Reviews - Bach Stradivarius Trombones
Bach LT42, LT42G, LT42BO, LT42BOG Trombones
- Bach 42b and 42bo
There is just something about the tone of Bach trombones that I love. Perhaps it’s in their overtones…I really don’t know for sure what it is. Even though I love the sound, I was never as fond of their response and flexibility until I tried the LT (lightweight) nickel slides. For me, adding an LT slide produces the ideal combination of tone, response, flexibility, and intonation in a Bach trombone.
The fact that the entire line was designed by one person brings a consistency in both feel and slide positions through the different models that is very useful when you often switch between many sizes of trombones for various musical situations. Although there are more superb brands of trombone available today than ever, Bach still remains the standard to which they are all compared.
Bach LT42, LT42G, LT42BO, LT42BOG Trombones
Also known as the Bach 42b or 42bo, the Bach 42 model is a wonderful symphonic trombone. A bit heavier than a Conn 88H or King 4B but not as heavy as theYamaha Xeno, it has a fine projection and presence that holds up well to great dynamic contrast. I like both the yellow and gold brass bells; it just depends on which way I want the tone to lean – brighter or darker. The hand slide is wider than those on most other large bore trombones and rather heavy. That is another reason why I use the LT slide. They do offer a narrower slide, but I’ve never come across one. I have tried most all of the trigger valves available and still prefer the standard rotor, though I do like the open wrap over the traditional closed wrap. I put a short piece of plastic hose on the thumb paddle to make the reach easier and to give me a better grip that doesn’t feel slippery to my thumb. Moving the slide bumper to the lower slide tube (opposite the upper mouthpiece slide tube) is something I do now on all of my trombones. That way the slide return never bumps into your mouthpiece and face (Thank you, Urbie Green!).
The Bach 42 doesn’t slot as decidedly as a Shires or Yamaha Xeno, which I prefer. I like an instrument that allows me more responsibility to place the notes where I want them to be. When trying out trombones, I always strike the edge of the bell with my thumb to make it ring (like a bell). An even, sustained ring will be a better and more responsive horn than one with an uneven, wobbly ring. When comparing different trombones, one with a higher sounding ring will play brighter than one with a lower sounding ring, which will play darker. This works on two piece bells as well as one piece bells, like on the Bach. All in all the Bach 42 is a fantastic trombone for any type of playing where a large bore trombone is desired.
This instrument review was with a Monette TT 4 LT mouthpiece.
What is an F attachment or "trigger" on a trombone?
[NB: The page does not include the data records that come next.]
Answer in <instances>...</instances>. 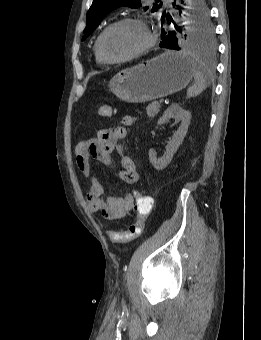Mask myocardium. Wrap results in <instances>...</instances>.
Masks as SVG:
<instances>
[{"label": "myocardium", "mask_w": 261, "mask_h": 340, "mask_svg": "<svg viewBox=\"0 0 261 340\" xmlns=\"http://www.w3.org/2000/svg\"><path fill=\"white\" fill-rule=\"evenodd\" d=\"M124 23H133V24L140 26L146 34L147 41L142 48H140L139 50H137L136 52H134L132 54H129V55H126V56H123V57H118V58H111L103 52V49H102L103 38L112 28H114L118 25L124 24ZM155 43H156V36L151 31L149 26L142 19H139L137 17L128 16V17L120 18V19L110 23L108 26H106L103 29V31L100 33V35L98 36V38L96 40V50H97L99 56L105 62H107V63H121V62L130 61V60H133L135 58L142 56L143 54L147 53L155 45Z\"/></svg>", "instance_id": "f54148a6"}]
</instances>
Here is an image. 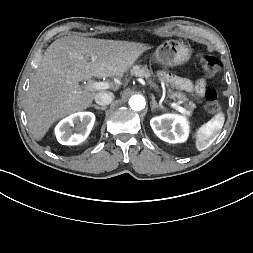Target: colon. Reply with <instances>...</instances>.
<instances>
[{"label":"colon","mask_w":253,"mask_h":253,"mask_svg":"<svg viewBox=\"0 0 253 253\" xmlns=\"http://www.w3.org/2000/svg\"><path fill=\"white\" fill-rule=\"evenodd\" d=\"M200 64L208 76L216 75L221 69V62L212 55H202L200 57ZM204 106L209 113H216L220 110L218 95L214 90L208 89L205 91Z\"/></svg>","instance_id":"colon-1"}]
</instances>
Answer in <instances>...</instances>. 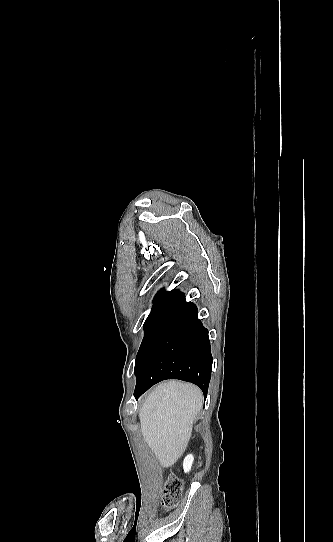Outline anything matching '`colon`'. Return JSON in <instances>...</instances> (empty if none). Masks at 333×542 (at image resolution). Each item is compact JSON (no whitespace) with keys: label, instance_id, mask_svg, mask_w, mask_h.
Here are the masks:
<instances>
[{"label":"colon","instance_id":"obj_1","mask_svg":"<svg viewBox=\"0 0 333 542\" xmlns=\"http://www.w3.org/2000/svg\"><path fill=\"white\" fill-rule=\"evenodd\" d=\"M181 496V481L174 475L168 476L162 495V507L165 509L176 507L181 501Z\"/></svg>","mask_w":333,"mask_h":542}]
</instances>
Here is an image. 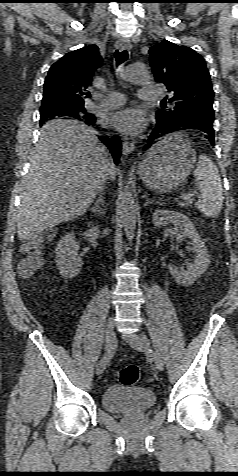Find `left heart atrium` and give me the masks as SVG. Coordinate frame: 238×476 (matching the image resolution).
Segmentation results:
<instances>
[{
    "label": "left heart atrium",
    "instance_id": "1",
    "mask_svg": "<svg viewBox=\"0 0 238 476\" xmlns=\"http://www.w3.org/2000/svg\"><path fill=\"white\" fill-rule=\"evenodd\" d=\"M107 122L118 131L128 135H137L145 128V118L140 110L134 108L110 114Z\"/></svg>",
    "mask_w": 238,
    "mask_h": 476
}]
</instances>
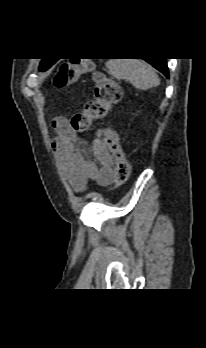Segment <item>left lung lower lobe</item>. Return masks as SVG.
I'll return each mask as SVG.
<instances>
[{"instance_id": "1", "label": "left lung lower lobe", "mask_w": 206, "mask_h": 348, "mask_svg": "<svg viewBox=\"0 0 206 348\" xmlns=\"http://www.w3.org/2000/svg\"><path fill=\"white\" fill-rule=\"evenodd\" d=\"M148 63H150L152 66H154L156 69L161 71L166 77H168V67L166 63V59H144Z\"/></svg>"}]
</instances>
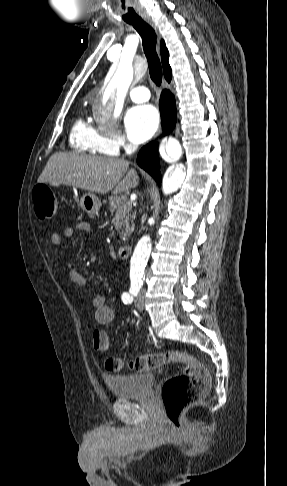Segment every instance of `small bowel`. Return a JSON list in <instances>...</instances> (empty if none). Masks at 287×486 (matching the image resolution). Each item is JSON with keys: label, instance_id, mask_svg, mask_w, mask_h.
Masks as SVG:
<instances>
[{"label": "small bowel", "instance_id": "c3829d8e", "mask_svg": "<svg viewBox=\"0 0 287 486\" xmlns=\"http://www.w3.org/2000/svg\"><path fill=\"white\" fill-rule=\"evenodd\" d=\"M92 227L86 220L78 221L63 229L62 232H54L51 235V242L55 246H61L64 238H72L78 232H91ZM70 280L80 287L87 286L86 278L76 269L69 272ZM91 303L95 308L94 317L98 324L108 325L115 317V312L112 307L105 304L104 298L99 294H94L91 297Z\"/></svg>", "mask_w": 287, "mask_h": 486}]
</instances>
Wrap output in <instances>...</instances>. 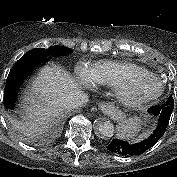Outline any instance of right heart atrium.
Segmentation results:
<instances>
[{
	"label": "right heart atrium",
	"instance_id": "right-heart-atrium-1",
	"mask_svg": "<svg viewBox=\"0 0 177 177\" xmlns=\"http://www.w3.org/2000/svg\"><path fill=\"white\" fill-rule=\"evenodd\" d=\"M75 73L77 78L85 84L89 85L93 83V71L87 64L78 63L75 69Z\"/></svg>",
	"mask_w": 177,
	"mask_h": 177
}]
</instances>
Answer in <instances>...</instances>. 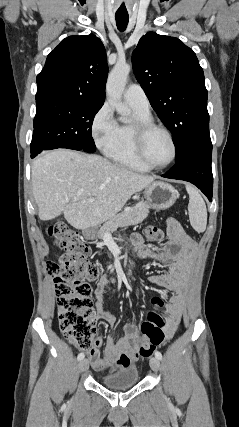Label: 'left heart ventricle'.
<instances>
[{
    "label": "left heart ventricle",
    "instance_id": "1",
    "mask_svg": "<svg viewBox=\"0 0 239 427\" xmlns=\"http://www.w3.org/2000/svg\"><path fill=\"white\" fill-rule=\"evenodd\" d=\"M148 160L155 165L168 162L172 156V145L169 138L161 131L152 132L145 148Z\"/></svg>",
    "mask_w": 239,
    "mask_h": 427
}]
</instances>
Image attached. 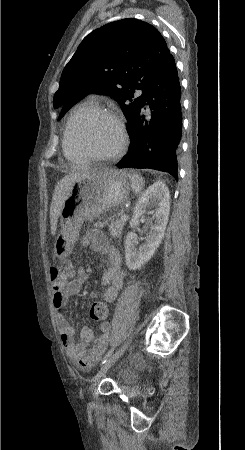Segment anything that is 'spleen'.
Returning a JSON list of instances; mask_svg holds the SVG:
<instances>
[{
    "label": "spleen",
    "instance_id": "1",
    "mask_svg": "<svg viewBox=\"0 0 245 450\" xmlns=\"http://www.w3.org/2000/svg\"><path fill=\"white\" fill-rule=\"evenodd\" d=\"M128 177L130 179L131 188H132L133 192L136 194H140L144 188L143 178L138 174H132V175L128 174Z\"/></svg>",
    "mask_w": 245,
    "mask_h": 450
}]
</instances>
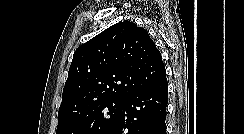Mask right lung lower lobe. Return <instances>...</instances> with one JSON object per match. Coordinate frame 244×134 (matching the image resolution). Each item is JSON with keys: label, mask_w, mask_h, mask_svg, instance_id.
<instances>
[{"label": "right lung lower lobe", "mask_w": 244, "mask_h": 134, "mask_svg": "<svg viewBox=\"0 0 244 134\" xmlns=\"http://www.w3.org/2000/svg\"><path fill=\"white\" fill-rule=\"evenodd\" d=\"M168 84H156L129 96L118 118L104 134H166Z\"/></svg>", "instance_id": "1"}]
</instances>
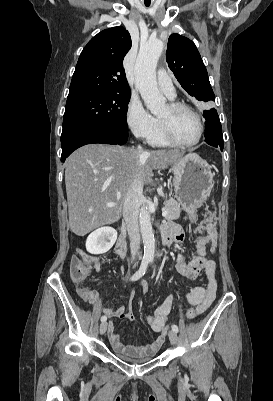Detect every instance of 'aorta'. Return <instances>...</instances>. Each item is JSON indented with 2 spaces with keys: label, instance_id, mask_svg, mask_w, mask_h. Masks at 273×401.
<instances>
[{
  "label": "aorta",
  "instance_id": "762f6f07",
  "mask_svg": "<svg viewBox=\"0 0 273 401\" xmlns=\"http://www.w3.org/2000/svg\"><path fill=\"white\" fill-rule=\"evenodd\" d=\"M163 50L161 40H151L141 46L135 63L136 88L139 90L146 107L154 115L165 106V98L159 91L156 81V66ZM140 230L144 245V257L152 260L155 255V239L151 216L144 205L139 213Z\"/></svg>",
  "mask_w": 273,
  "mask_h": 401
}]
</instances>
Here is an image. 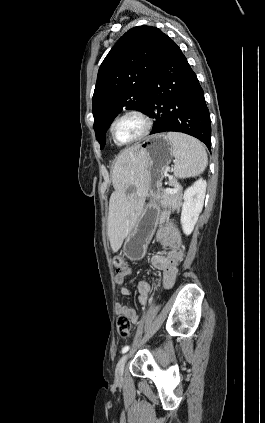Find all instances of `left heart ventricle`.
<instances>
[{"mask_svg":"<svg viewBox=\"0 0 265 423\" xmlns=\"http://www.w3.org/2000/svg\"><path fill=\"white\" fill-rule=\"evenodd\" d=\"M143 129V122L137 117H127L115 125L116 138L121 142H127L136 138Z\"/></svg>","mask_w":265,"mask_h":423,"instance_id":"left-heart-ventricle-1","label":"left heart ventricle"}]
</instances>
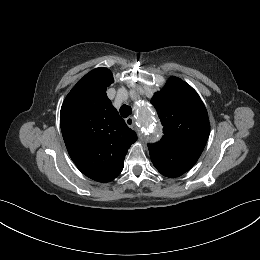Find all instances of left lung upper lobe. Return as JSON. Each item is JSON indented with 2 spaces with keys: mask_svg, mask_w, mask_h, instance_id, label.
Segmentation results:
<instances>
[{
  "mask_svg": "<svg viewBox=\"0 0 260 260\" xmlns=\"http://www.w3.org/2000/svg\"><path fill=\"white\" fill-rule=\"evenodd\" d=\"M151 103L164 126L162 139L148 145L151 161L162 175L179 177L194 166L208 140L207 110L197 92L177 77H170Z\"/></svg>",
  "mask_w": 260,
  "mask_h": 260,
  "instance_id": "1",
  "label": "left lung upper lobe"
}]
</instances>
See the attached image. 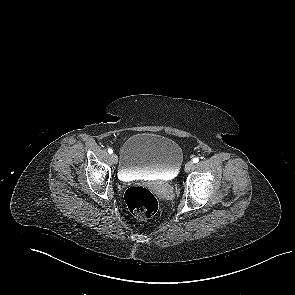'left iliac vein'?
Listing matches in <instances>:
<instances>
[{
	"instance_id": "4c4485c4",
	"label": "left iliac vein",
	"mask_w": 295,
	"mask_h": 295,
	"mask_svg": "<svg viewBox=\"0 0 295 295\" xmlns=\"http://www.w3.org/2000/svg\"><path fill=\"white\" fill-rule=\"evenodd\" d=\"M193 166H194V164L192 161L187 162L185 165V171L189 172L193 168Z\"/></svg>"
}]
</instances>
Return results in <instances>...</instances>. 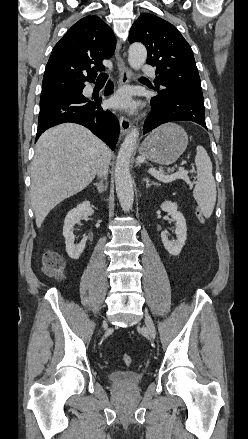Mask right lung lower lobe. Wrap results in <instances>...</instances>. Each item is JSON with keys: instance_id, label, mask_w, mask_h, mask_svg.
<instances>
[{"instance_id": "obj_1", "label": "right lung lower lobe", "mask_w": 248, "mask_h": 439, "mask_svg": "<svg viewBox=\"0 0 248 439\" xmlns=\"http://www.w3.org/2000/svg\"><path fill=\"white\" fill-rule=\"evenodd\" d=\"M83 88L41 105L36 140L53 126L73 122L87 127L112 150L115 149L120 131L115 114L100 106L101 98L90 100L84 97ZM112 90V83L108 82L104 95L111 94Z\"/></svg>"}]
</instances>
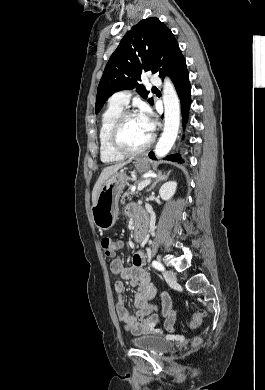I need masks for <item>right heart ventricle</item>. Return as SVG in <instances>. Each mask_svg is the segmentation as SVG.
<instances>
[{
	"label": "right heart ventricle",
	"instance_id": "right-heart-ventricle-1",
	"mask_svg": "<svg viewBox=\"0 0 265 390\" xmlns=\"http://www.w3.org/2000/svg\"><path fill=\"white\" fill-rule=\"evenodd\" d=\"M123 107L109 104L106 110L101 116L98 139H99V148H100V159L104 163H115L120 162L124 159V156L116 153L110 144V131L111 128L118 117L122 112Z\"/></svg>",
	"mask_w": 265,
	"mask_h": 390
}]
</instances>
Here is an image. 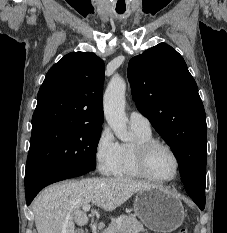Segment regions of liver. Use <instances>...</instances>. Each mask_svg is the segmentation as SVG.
<instances>
[{"label": "liver", "mask_w": 227, "mask_h": 233, "mask_svg": "<svg viewBox=\"0 0 227 233\" xmlns=\"http://www.w3.org/2000/svg\"><path fill=\"white\" fill-rule=\"evenodd\" d=\"M154 184L130 178H88L54 184L33 201L32 210L38 233H75V223L82 226L88 217L81 210L93 202L112 211L140 190Z\"/></svg>", "instance_id": "obj_1"}]
</instances>
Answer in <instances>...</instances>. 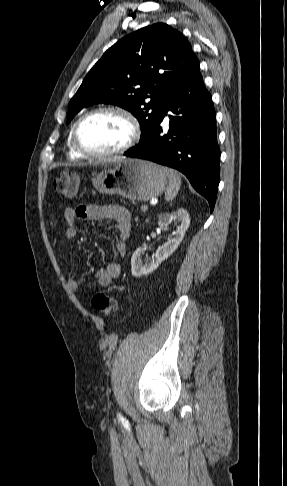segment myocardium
I'll list each match as a JSON object with an SVG mask.
<instances>
[{
    "label": "myocardium",
    "mask_w": 287,
    "mask_h": 486,
    "mask_svg": "<svg viewBox=\"0 0 287 486\" xmlns=\"http://www.w3.org/2000/svg\"><path fill=\"white\" fill-rule=\"evenodd\" d=\"M102 113H114L123 117L130 129V134L127 141L118 148L113 150L105 151V152H93L86 149L81 141H80V129L83 123L92 116L102 114ZM141 135L140 125L136 117L128 110L119 107V106H103L99 108H95L84 115H82L78 121L75 123L73 131H72V141L75 149L84 157L87 158H94V159H103L109 158L115 155L123 154L129 149H131L139 140Z\"/></svg>",
    "instance_id": "f54148a6"
}]
</instances>
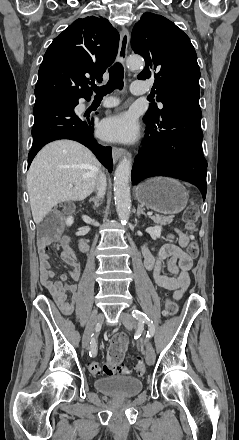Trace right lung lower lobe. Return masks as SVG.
<instances>
[{"label":"right lung lower lobe","instance_id":"1","mask_svg":"<svg viewBox=\"0 0 239 440\" xmlns=\"http://www.w3.org/2000/svg\"><path fill=\"white\" fill-rule=\"evenodd\" d=\"M91 97V96H90ZM90 97H80L90 99ZM78 99L62 96L38 98L34 105L33 145L28 155V166L38 151L47 143L58 139H71L88 147L98 160L112 172V149L99 145L93 138V119L77 116L74 107Z\"/></svg>","mask_w":239,"mask_h":440}]
</instances>
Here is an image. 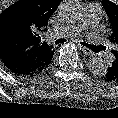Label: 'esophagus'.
I'll use <instances>...</instances> for the list:
<instances>
[{
    "instance_id": "obj_1",
    "label": "esophagus",
    "mask_w": 118,
    "mask_h": 118,
    "mask_svg": "<svg viewBox=\"0 0 118 118\" xmlns=\"http://www.w3.org/2000/svg\"><path fill=\"white\" fill-rule=\"evenodd\" d=\"M79 47L85 55H88V56L94 55V53L90 49H88L87 47L82 46V45H79Z\"/></svg>"
}]
</instances>
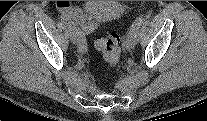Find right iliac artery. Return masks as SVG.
Segmentation results:
<instances>
[{
	"label": "right iliac artery",
	"instance_id": "82829eb1",
	"mask_svg": "<svg viewBox=\"0 0 207 121\" xmlns=\"http://www.w3.org/2000/svg\"><path fill=\"white\" fill-rule=\"evenodd\" d=\"M61 21L63 23H66L69 26V28H72V27L75 28V24L72 21H70V19L66 15L61 16ZM77 36H78L79 49L83 48V47H86L85 38H84L82 32L77 30Z\"/></svg>",
	"mask_w": 207,
	"mask_h": 121
}]
</instances>
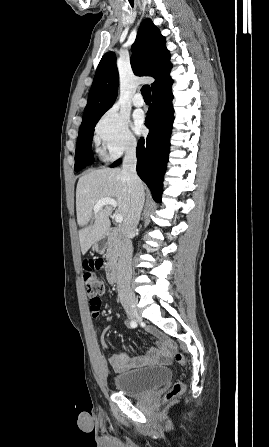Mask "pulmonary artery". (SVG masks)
I'll return each instance as SVG.
<instances>
[{"instance_id":"1","label":"pulmonary artery","mask_w":269,"mask_h":447,"mask_svg":"<svg viewBox=\"0 0 269 447\" xmlns=\"http://www.w3.org/2000/svg\"><path fill=\"white\" fill-rule=\"evenodd\" d=\"M133 104L136 107H142L144 105V99L143 96L139 93L135 94L133 97Z\"/></svg>"}]
</instances>
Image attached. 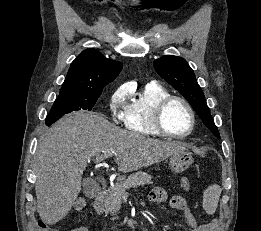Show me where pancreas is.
Returning <instances> with one entry per match:
<instances>
[{
    "mask_svg": "<svg viewBox=\"0 0 261 231\" xmlns=\"http://www.w3.org/2000/svg\"><path fill=\"white\" fill-rule=\"evenodd\" d=\"M152 182V176L144 171H138L128 178L124 176L119 177L118 183L108 189V195L105 200V212L110 215H115L119 212L122 199L127 195V190L131 188H136L140 185L150 184ZM118 217L112 218L116 220Z\"/></svg>",
    "mask_w": 261,
    "mask_h": 231,
    "instance_id": "cf45deb5",
    "label": "pancreas"
}]
</instances>
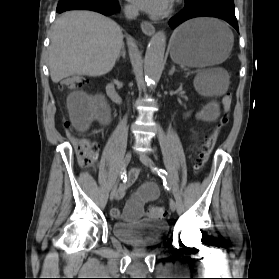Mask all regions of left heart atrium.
I'll return each mask as SVG.
<instances>
[{
  "mask_svg": "<svg viewBox=\"0 0 279 279\" xmlns=\"http://www.w3.org/2000/svg\"><path fill=\"white\" fill-rule=\"evenodd\" d=\"M138 8L151 14H163L169 10L173 0H130Z\"/></svg>",
  "mask_w": 279,
  "mask_h": 279,
  "instance_id": "left-heart-atrium-1",
  "label": "left heart atrium"
}]
</instances>
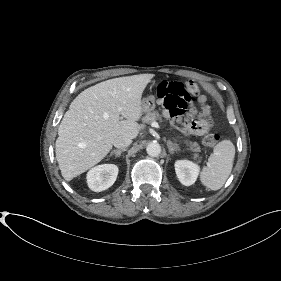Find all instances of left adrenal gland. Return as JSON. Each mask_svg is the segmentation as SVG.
Instances as JSON below:
<instances>
[{
    "label": "left adrenal gland",
    "instance_id": "left-adrenal-gland-1",
    "mask_svg": "<svg viewBox=\"0 0 281 281\" xmlns=\"http://www.w3.org/2000/svg\"><path fill=\"white\" fill-rule=\"evenodd\" d=\"M167 146L169 148V153L174 154L175 151H180V148L177 144H174L170 140L167 141Z\"/></svg>",
    "mask_w": 281,
    "mask_h": 281
}]
</instances>
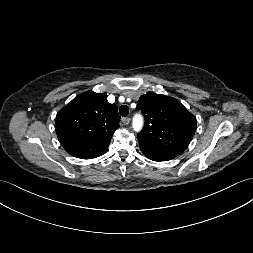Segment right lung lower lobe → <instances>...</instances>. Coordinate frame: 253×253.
<instances>
[{
    "instance_id": "1",
    "label": "right lung lower lobe",
    "mask_w": 253,
    "mask_h": 253,
    "mask_svg": "<svg viewBox=\"0 0 253 253\" xmlns=\"http://www.w3.org/2000/svg\"><path fill=\"white\" fill-rule=\"evenodd\" d=\"M105 151H106V150L102 151L101 153L95 154V155H93V156H91V157H89V158H87V159L96 158V157L102 155Z\"/></svg>"
}]
</instances>
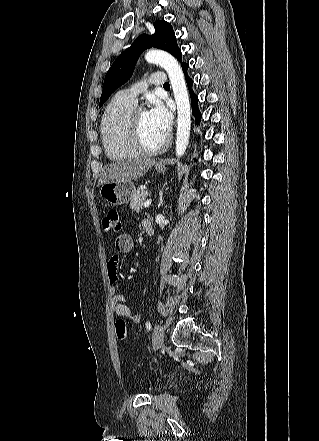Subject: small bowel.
Listing matches in <instances>:
<instances>
[{"mask_svg": "<svg viewBox=\"0 0 319 441\" xmlns=\"http://www.w3.org/2000/svg\"><path fill=\"white\" fill-rule=\"evenodd\" d=\"M146 222H149V220H144L143 226ZM133 246L134 240L129 234H121L117 237L115 241V247L121 253L130 252ZM118 265L119 257L117 255H113L108 260L106 267V273L109 283L108 292L110 295L111 307L117 316L126 318L130 322L138 324L141 322V315L139 313L133 312L126 304L124 296L118 293V290L120 289L129 288V286L123 285L119 281L117 272Z\"/></svg>", "mask_w": 319, "mask_h": 441, "instance_id": "1", "label": "small bowel"}]
</instances>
The F attachment or "trigger" is a rotary valve added to the trombone, mostly found on larger bore models. This valve is operated with the thumb, and works like the fourth valve on a euphonium or tuba. When added to the slide, it drops the pitch to a lower harmonic series. For example, play a first position middle F, add the trigger, and you can now play a C below the F in first position. This increases the low range of the trombone and also offers additional alternate positions. There are many types of valve available for the F attachment, many with the goal of more closely matching the feel and sound of the "straight" trombone (one without a trigger). The rotary valve is the most common, with the Thayer, Hagmann, Greenhoe, Christian Lindberg, and Bach K valve available as well. The "open wrap" style of tubing is also a popular option, although some players still prefer the traditional (closed) wrap. The open wrap has fewer bends in the tubing, "opening" up the feel and sound of the trigger. Most major trombone brands offer both styles of wrap, and some offer a choice of valves.
Bach LT42 Trombone
"Stradivarius" - .547" bore, 8-1/2" one piece yellow brass hand-hammered bell, lightweight nickel silver outer handslide tubes, chrome plated nickel silver inner handslide tubes, clear lacquer finish. Comes with genuine Vincent Bach large shank mouthpiece and zippered cordura hard shell case.
Bach LT42BO Trombone
"Stradivarius" - Bb/F, .547" bore, 8-1/2" one piece yellow brass hand-hammered bell, lightweight nickel silver outer handslide tubes, chrome plated nickel silver inner handslide tubes, clear lacquer finish. Comes with genuine Vincent Bach large shank mouthpiece and zippered cordura hard shell case.